Sementara itu tujuan laporan keuangan sebagaimana tertuang dalam surat edaran ketua Bapepam Nomor : SE-02/PM/2002 Tanggal : 27 Desember 2002, adalah untuk memberikan informasi tentang posisi keuangan, kinerja, perubahan ekuitas dan arus kas perusahaan yang bermanfaat bagi sebagian besar pengguna laporan dalam rangka membuat keputusan-keputusan ekonomi serta menunjukkan pertanggung jawaban (stewardship) manajemen atas penggunaan sumber-sumber daya yang dipercayakan kepada mereka. Laporan keuangan yang disusun untuk tujuan ini diharapkan dapat memenuhi kebutuhan bersama sebagian besar pengguna (www.bapepam.go.id).
Laporan keuangan tidak menyediakan semua informasi yang mungkin dibutuhkan pemakai dalam pengambilan keputusan ekonomi karena secara umum menggambarkan pengaruh keuangan dari kejadian di masa lalu, dan tidak diwajibkan untuk menyediakan informasi non keuangan. Laporan keuangan juga menunjukkan apa yang telah dilakukan manajemen (stewardship), atau pertanggungjawaban manajemen atas sumber daya yang dipercayakan kepadanya.
Pemakai yang ingin menilai apa yang telah dilakukan atau pertanggungjawaban manajemen berbuat demikian agar mereka dapat membuat keputusan ekonomi, keputusan ini mungkin mencakup, misalnya, keputusan untuk menahan atau menjual investasi mereka dalam perusahaan atau keputusan untuk mengangkat kembali atau mengganti manajemen (IAI, 1999).
2.7 Pihak-Pihak Yang Memerlukan laporan Keuangan
Pemakai laporan keuangan meliputi investor sekarang dan investor potensial, karyawan, pemberi pinjaman, pemasok dan kreditor usaha lainnya, pelanggan, pemerintah serta lembaga-lembaganya, dan masyarakat. Beberapa kebutuhan ini meliputi (IAI, 1999) :
1. Investor. Penanam modal berisiko dan penasehat mereka berkepentingan dengan risiko yang melekat serta hasil pengembangan dari investasi yang mereka lakukan. Mereka membutuhkan informasi untuk membantu menentukan apakah harus membeli, menahan atau menjual investasitersebut.

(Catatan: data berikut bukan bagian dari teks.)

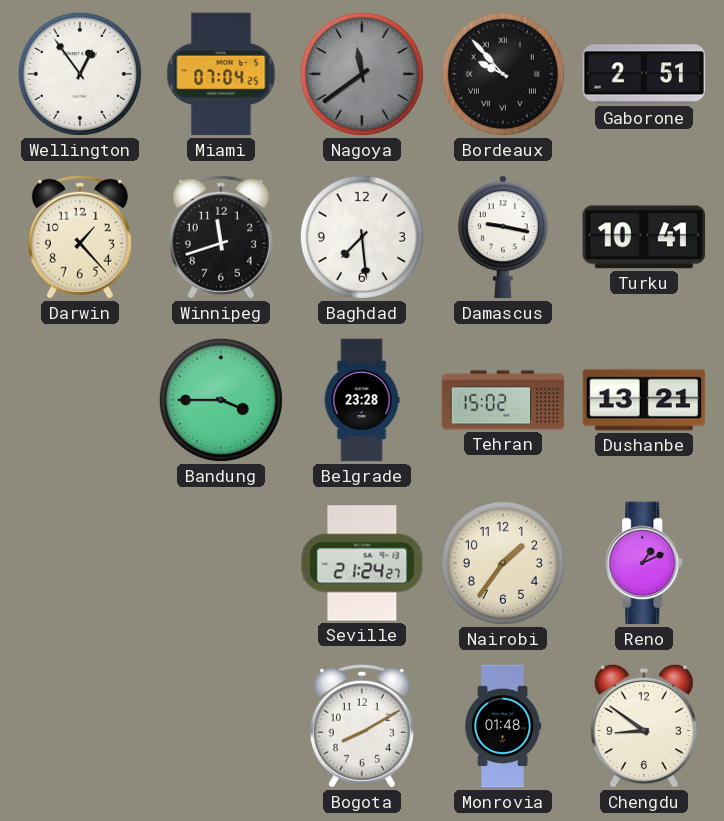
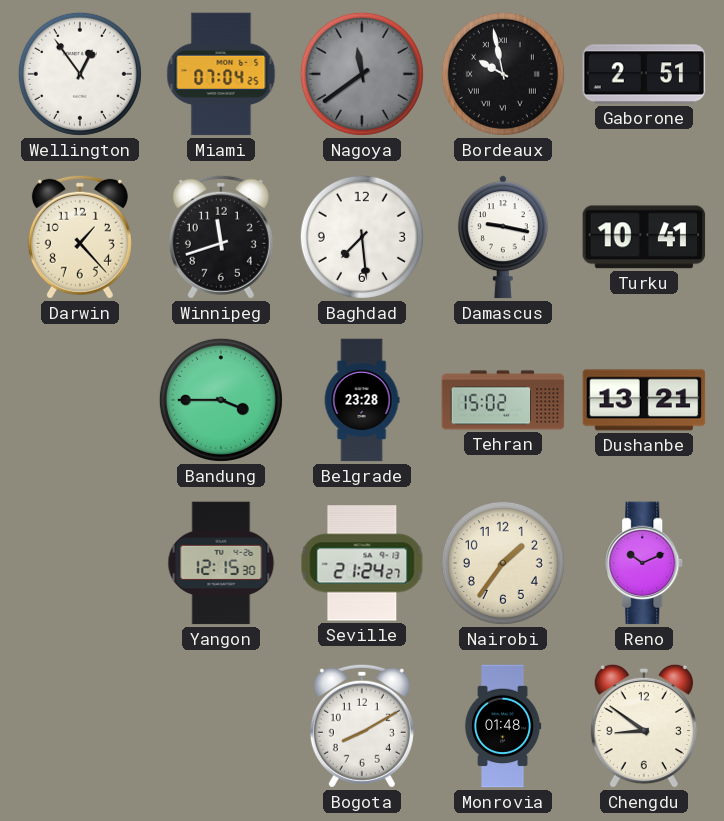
Bordeaux: 9:53 -> 9:58
Yangon: none -> 12:15
Reno: 1:11 -> 10:11
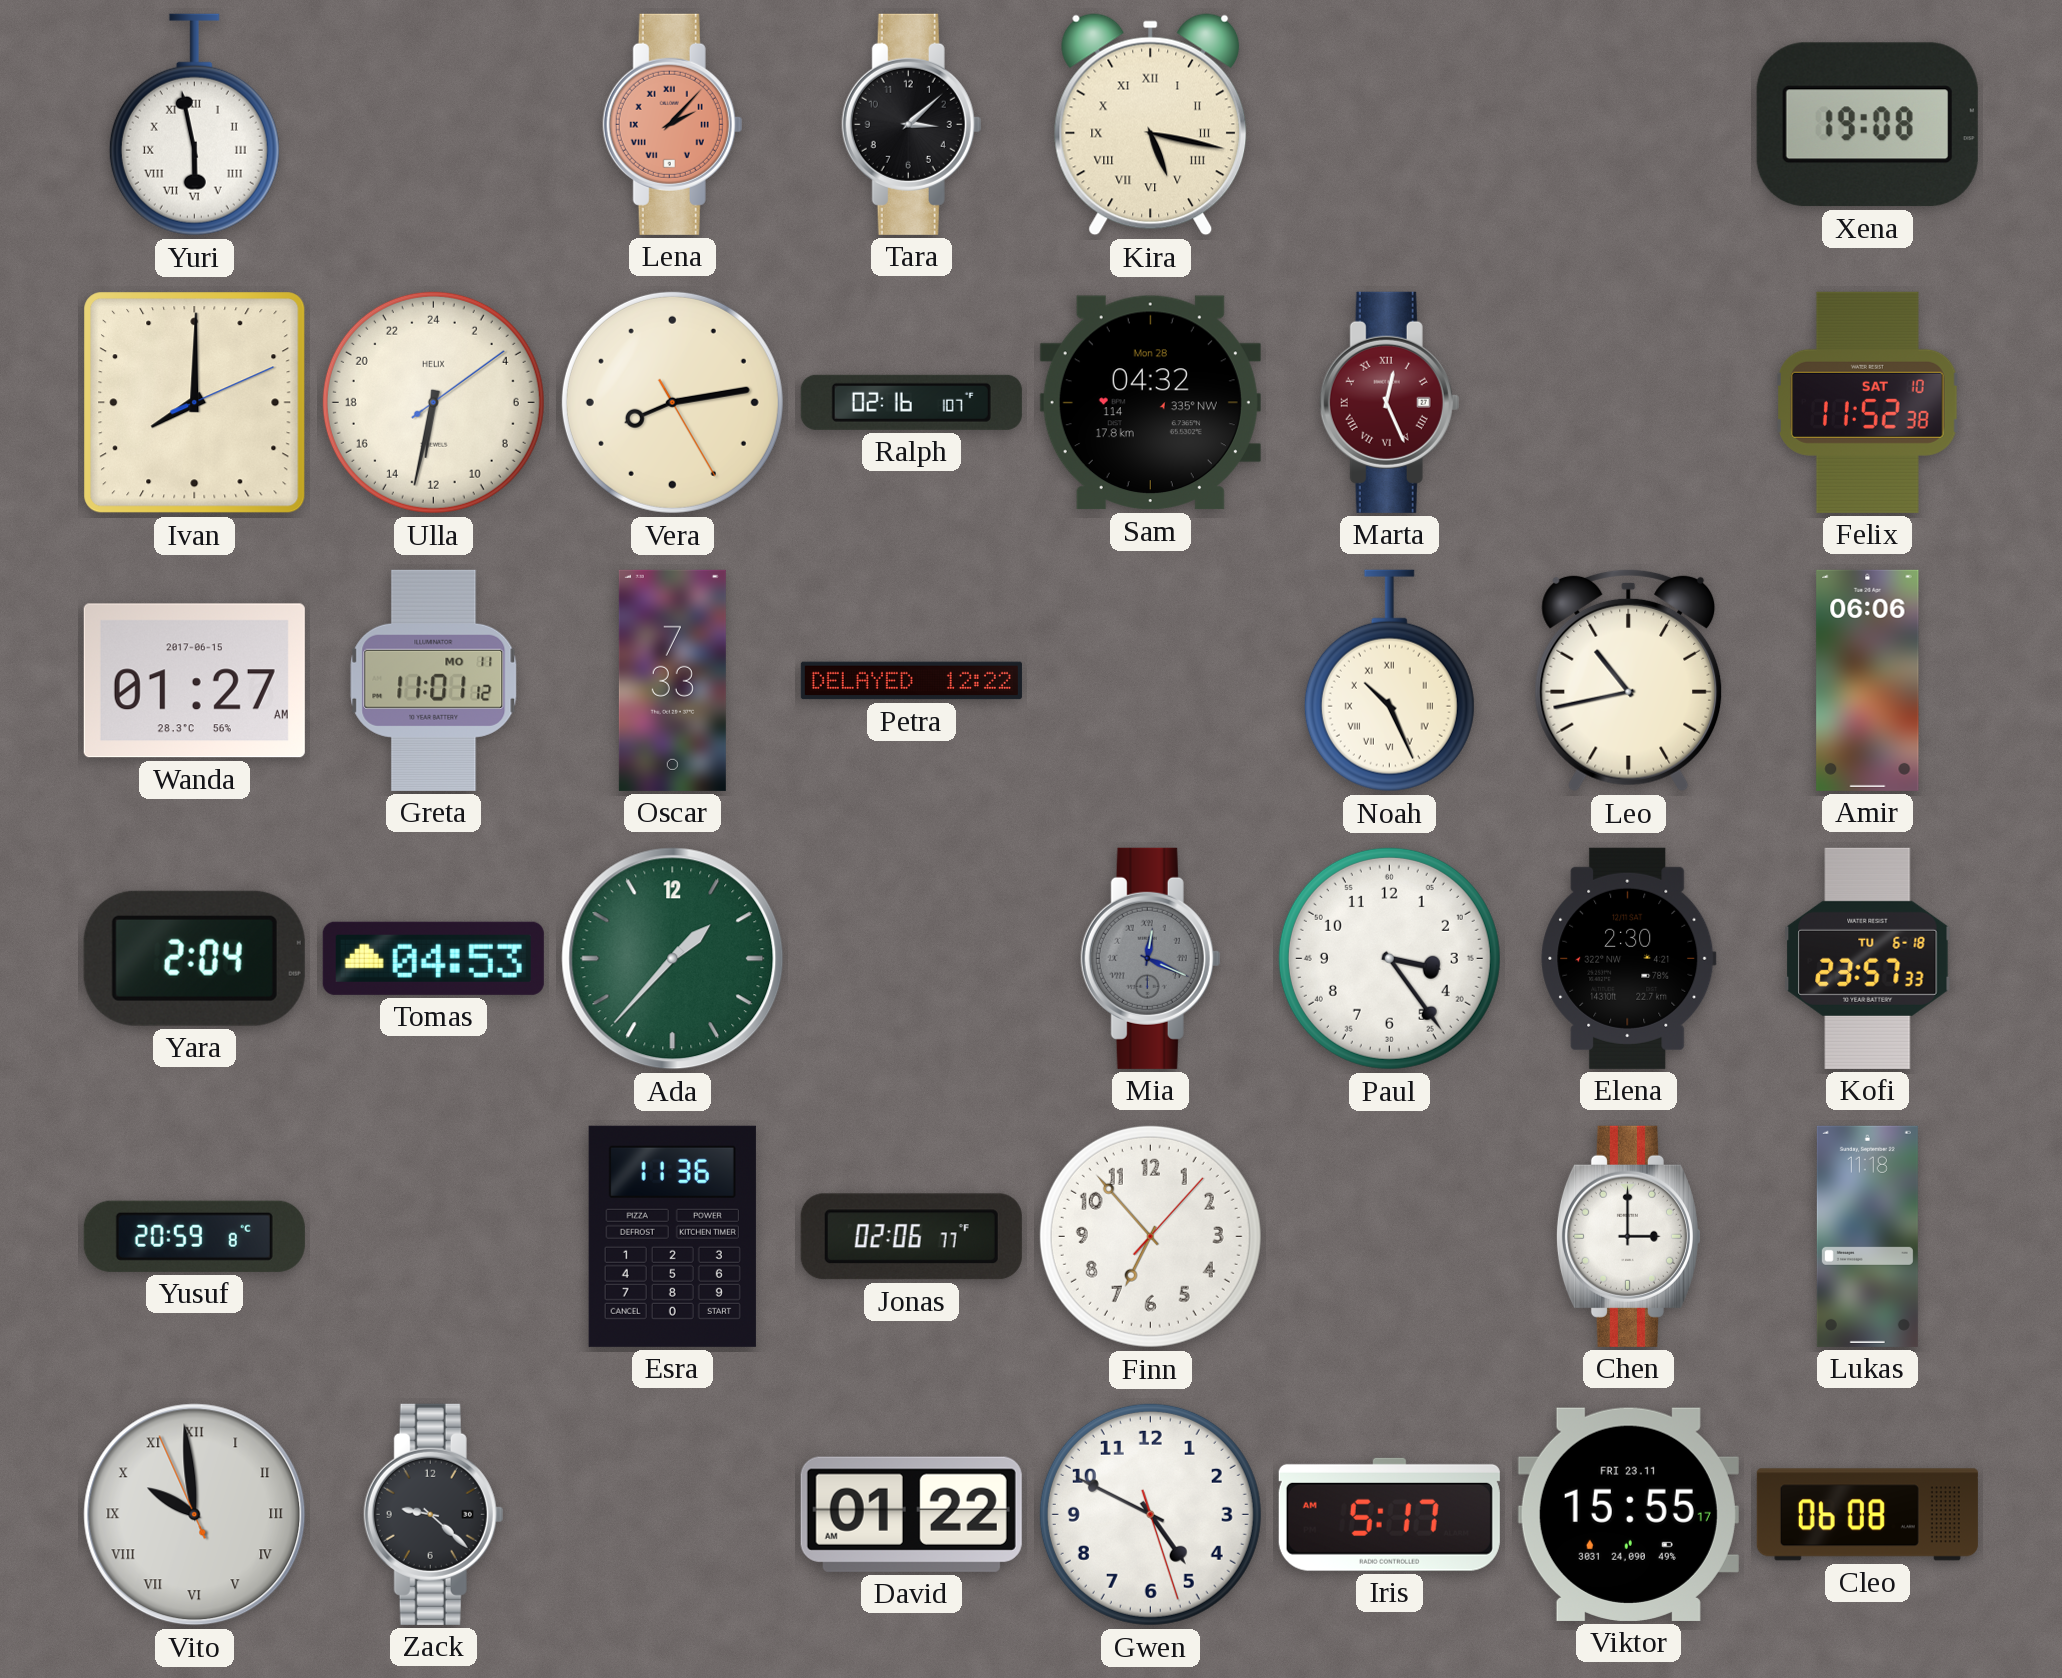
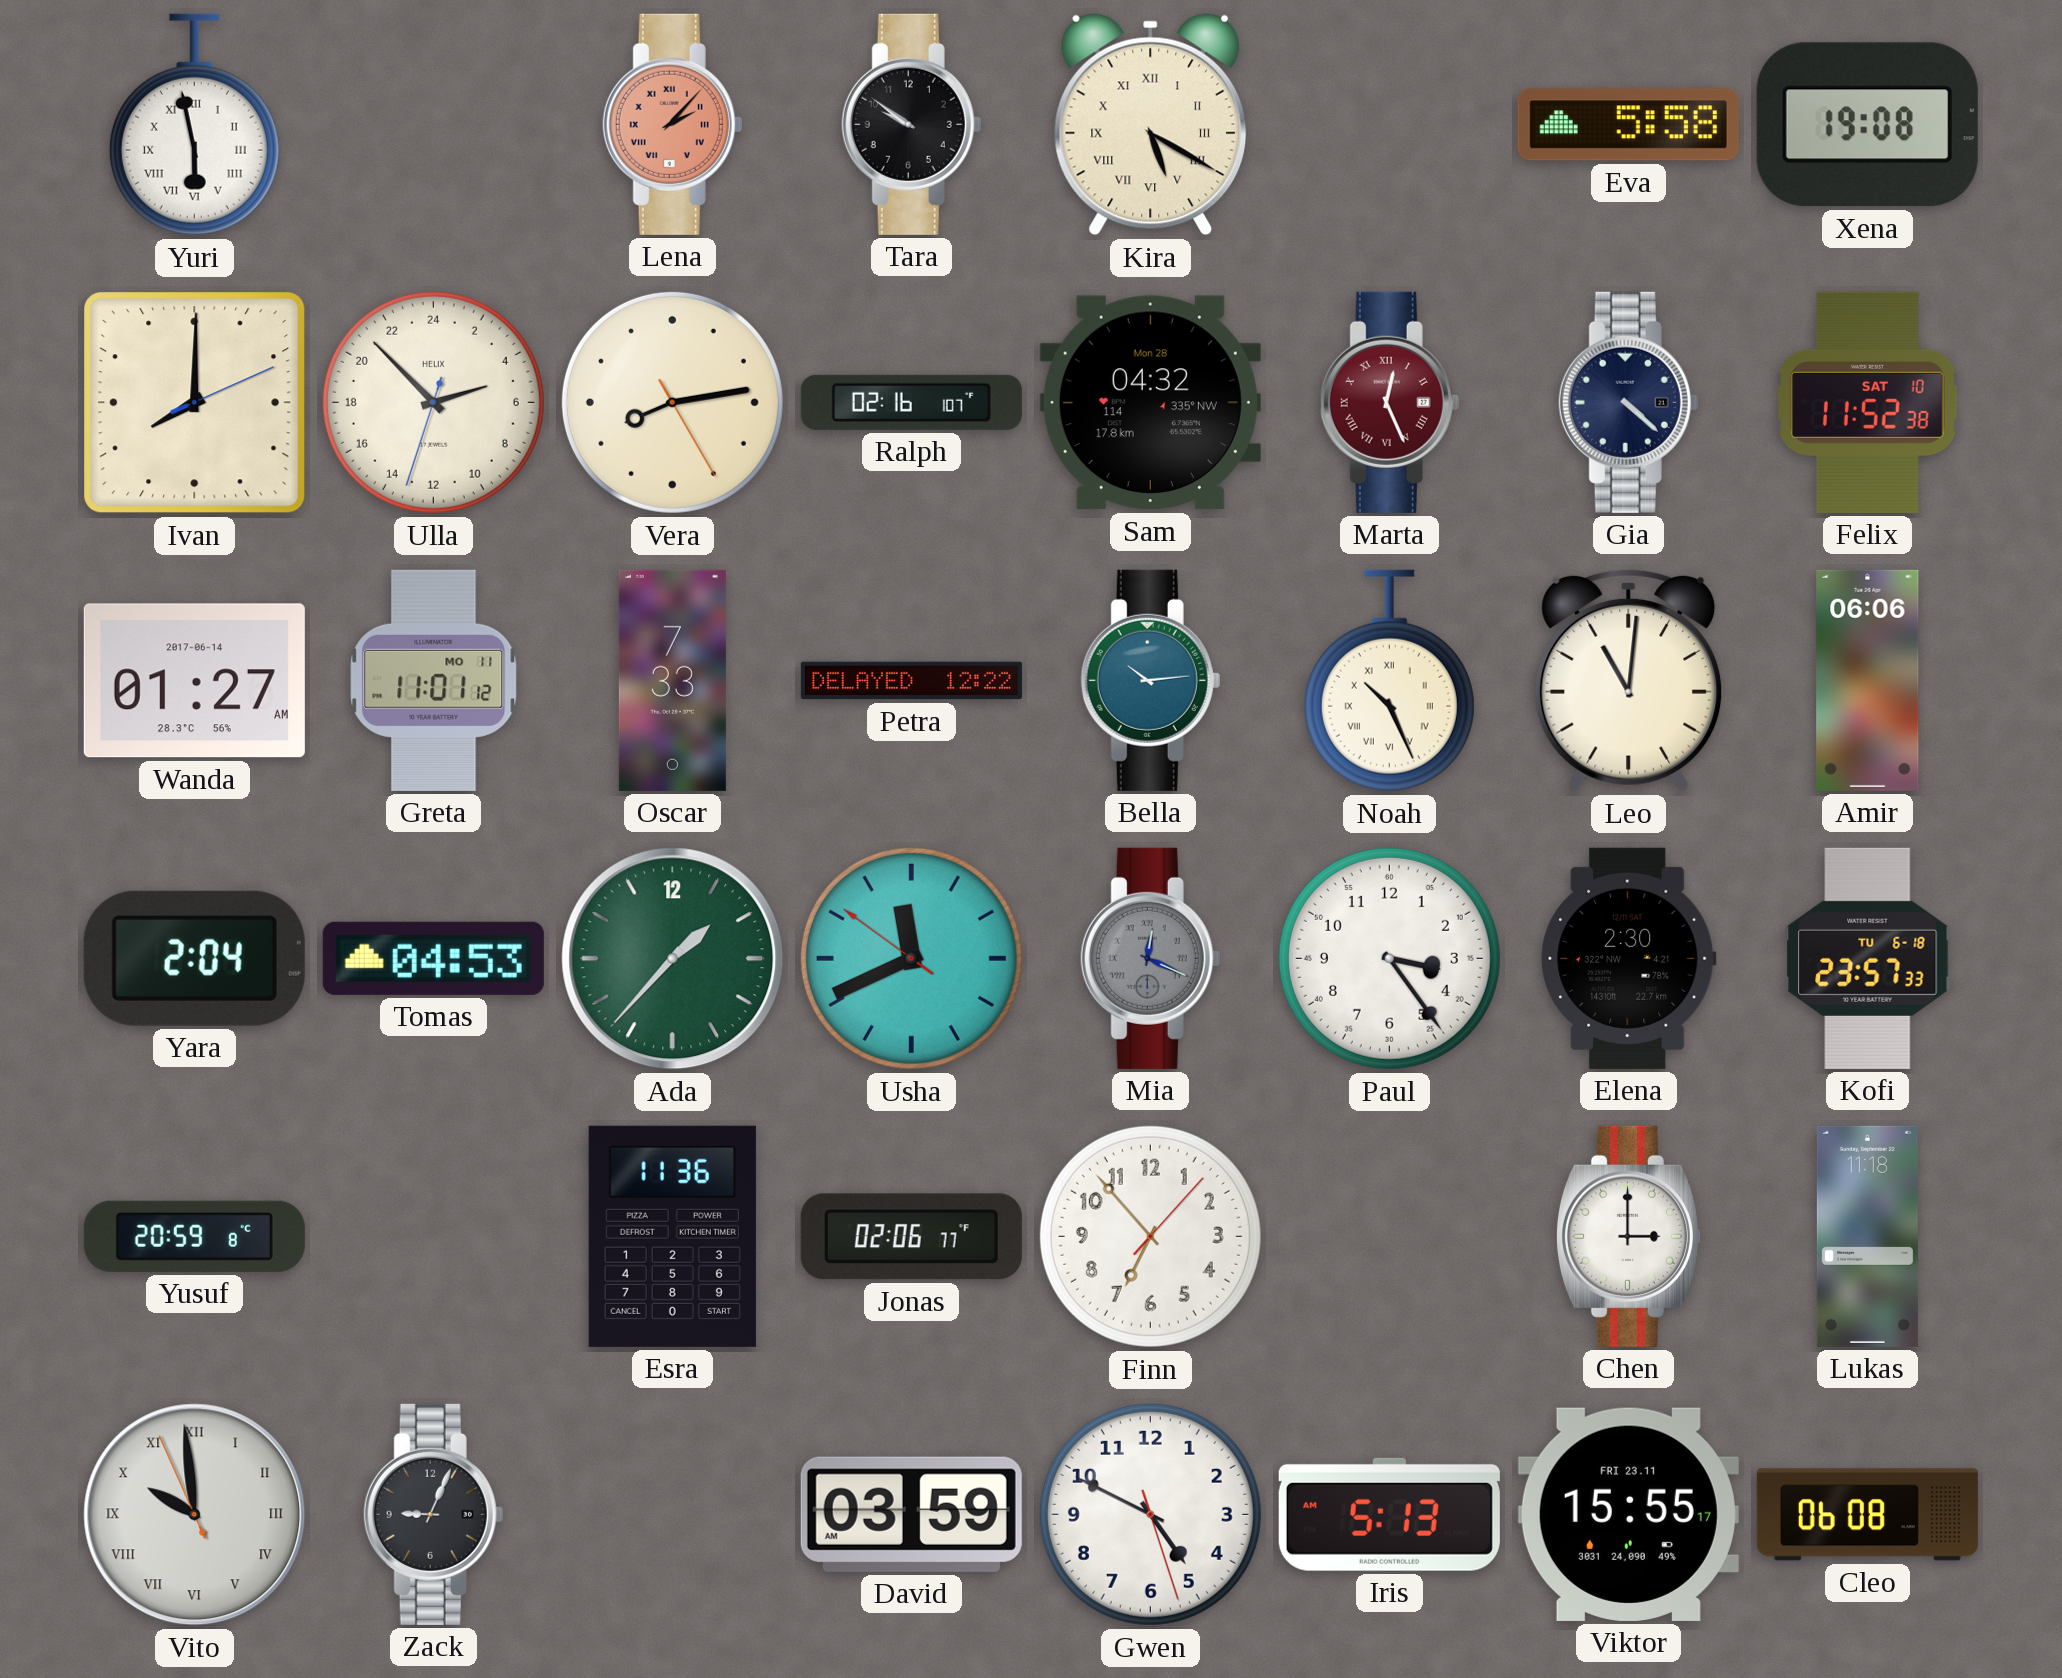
Tara: 3:08 -> 9:51
Kira: 5:17 -> 5:20
Eva: none -> 5:58
Ulla: 12:32 -> 4:52
Gia: none -> 4:22
Wanda date: 2017-06-15 -> 2017-06-14
Bella: none -> 10:14
Leo: 10:43 -> 11:01
Usha: none -> 11:40
Zack: 9:22 -> 9:04
David: 01:22 -> 03:59
Iris: 5:17 -> 5:13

Pemegang saham juga tertarik pada informasi yang memungkinkan mereka untuk menilai kemampuan perusahaan untuk membayar deviden.
2. Karyawan. Karyawan dan kelompok-kelompok yang mewakili mereka tertarik pada informasi mengenai stabilitas dan profitabilitas perusahaan. Mereka juga tertarik dengan informasi yang memungkinkan mereka untuk menilai kemampuan perusahaan dalam memberikan balas jasa, manfaat pensiun dan kesempatan kerja.
3. Pemberi pinjaman. Pemberi pinjaman tertarik dengan informasi keuangan yang memungkinkan mereka untuk memutuskan apakah pinjaman sertabunganya dapat dibayar pada saat jatuh tempo.
4. Pemasok dan kreditor usaha lainnya. Pemasok dan kreditor usaha lainnya tertarik dengan informasi yang memungkinkan mereka untuk memutuskan apakah jumlah yang terutang akan dibayar pada saat jatuh tempo. Kreditor usaha berkepentingan pada
kecuali kalau sebagai pelanggan utama mereka tergantung pada kelangsungan hidup perusahaan.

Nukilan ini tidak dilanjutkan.